Not an inch, not a quaver, as she runs her long fingers through my hair, tangling her grip at the nape of my neck. The touch has me wanting to gag, to grab her by the hair and crack her head against the corner of the dais.
It has every muscle in my body demanding I put as much distance as possible between myself and this monster, but I don’t.
I can’t.
My feet are stuck in place, my hands by my side.
“It was a mistake to tell you to forget,” she says, her voice a bedtime whisper, “to make you believe it was simply a dream. What I should have done was tell you to love me, to be so devoted to me you’d be happy to do all I asked. You’d have been counting down the days until I returned to you. How does that sound, Nox? Would you like me to free you of your feelings toward the girl? Make you love someone who could please you infinitely more?”
My heart races, and I still can’t move. That’s fine. My heart can burst from my chest as long as the shrapnel from my ribs punctures this horrible creature’s heart.
“Say something,” she commands.
“Why can’t I move?”
She cocks her head to the side, her perfectly symmetrical features an assault to my senses. Her vibrant blue eyes go wide, her eyelashes flutter. “Because I told you not to, silly.”
I grit my teeth and let out a labored exhale as she twirls a strand of my hair around her finger. “And why does that have such an effect on me? Why do I not have the choice of whether to move?”
“Maybe this will remind you,” she says, trailing the path of my shoulder to my wrist with her grip, and bringing it to her lips. She presses a kiss into the patch of skin where my veins web. My body betrays me with in involuntary shudder.
In the dream, Blaise and I shared each other’s blood.
My heart races at the memory, at the intimacy of the moment I believed could not have been real, not even when I’d held it close, tried my best to grasp onto it as reality rose with the sun and pulled me far away from what my heart so intensely desired.
“I was once with a male like you,” Cinderella says, her breath hot and damp against my wrist. “He told me a great many things about vampires, about your kind.”
“My kind?” I ask, my heart faltering, even as my mind grapples with a single word. Vampire.
The edge of her full mouth twitches as she gazes up at me and lets my hand fall.
It hits the edge of the dais with a sting before settling limply by my side.
“You asked me that question before.
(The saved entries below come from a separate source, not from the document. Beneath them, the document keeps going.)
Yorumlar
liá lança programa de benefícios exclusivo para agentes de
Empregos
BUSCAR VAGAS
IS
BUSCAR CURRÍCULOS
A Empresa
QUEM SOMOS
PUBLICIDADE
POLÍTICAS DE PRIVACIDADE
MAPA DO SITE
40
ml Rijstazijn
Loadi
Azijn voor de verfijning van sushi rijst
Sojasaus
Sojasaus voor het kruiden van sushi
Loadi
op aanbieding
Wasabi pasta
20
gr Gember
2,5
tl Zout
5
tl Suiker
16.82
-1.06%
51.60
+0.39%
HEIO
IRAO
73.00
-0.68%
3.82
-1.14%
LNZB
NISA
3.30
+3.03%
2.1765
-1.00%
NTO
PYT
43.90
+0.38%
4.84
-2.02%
I’m surprised you didn’t research it, didn’t go looking for others of the same”—her tongue flits between her teeth, like she’s tasting the air for the correct word—“heritage.”
“My condition was not born,” I say tersely.
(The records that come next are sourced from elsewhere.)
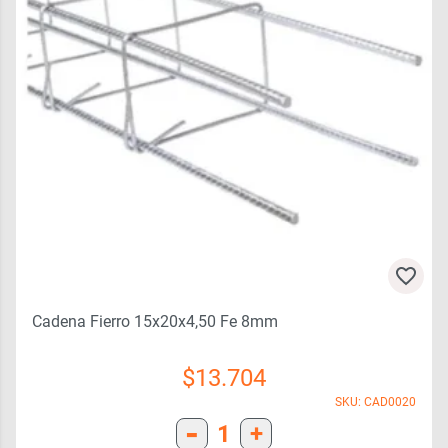
Cadena Fierro 15x20x4,50 Fe 8mm
$
13.704
SKU: CAD0020
-
1
+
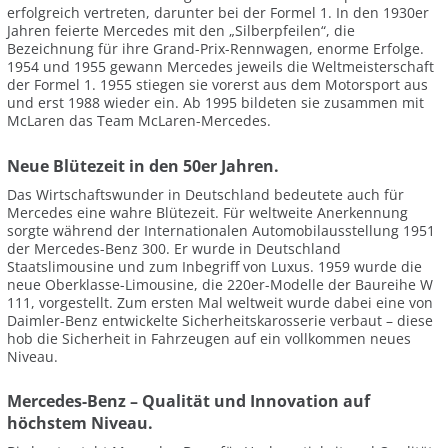
erfolgreich vertreten, darunter bei der Formel 1. In den 1930er
Jahren feierte Mercedes mit den „Silberpfeilen“, die
Bezeichnung für ihre Grand-Prix-Rennwagen, enorme Erfolge.
1954 und 1955 gewann Mercedes jeweils die Weltmeisterschaft
der Formel 1. 1955 stiegen sie vorerst aus dem Motorsport aus
und erst 1988 wieder ein. Ab 1995 bildeten sie zusammen mit
McLaren das Team McLaren-Mercedes.
Neue Blütezeit in den 50er Jahren.
Das Wirtschaftswunder in Deutschland bedeutete auch für
Mercedes eine wahre Blütezeit. Für weltweite Anerkennung
sorgte während der Internationalen Automobilausstellung 1951
der Mercedes-Benz 300. Er wurde in Deutschland
Staatslimousine und zum Inbegriff von Luxus. 1959 wurde die
neue Oberklasse-Limousine, die 220er-Modelle der Baureihe W
111, vorgestellt. Zum ersten Mal weltweit wurde dabei eine von
Daimler-Benz entwickelte Sicherheitskarosserie verbaut – diese
hob die Sicherheit in Fahrzeugen auf ein vollkommen neues
Niveau.
Mercedes-Benz – Qualität und Innovation auf
höchstem Niveau.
“No, but I’m not speaking of the physical sort of heritage. I’m speaking of the magical sort. Did you really think you were the only modern magister to dabble with liquid moonlight?”
“Where are these others?”
“So many questions,” she mocks before hopping up against the dais, so close the bulge of her thigh presses against my hips. “But never the right ones.”
“I asked why you can control me and you didn’t deign to answer.”
“All in good time, my love,” she says. “I was getting to it when you became distracted by the whereabouts of your kin.”
I snarl at her, and it only seems to inspire her to lean her head against my shoulder, allowing her moon-soaked hair to fall across my shoulder and down my front.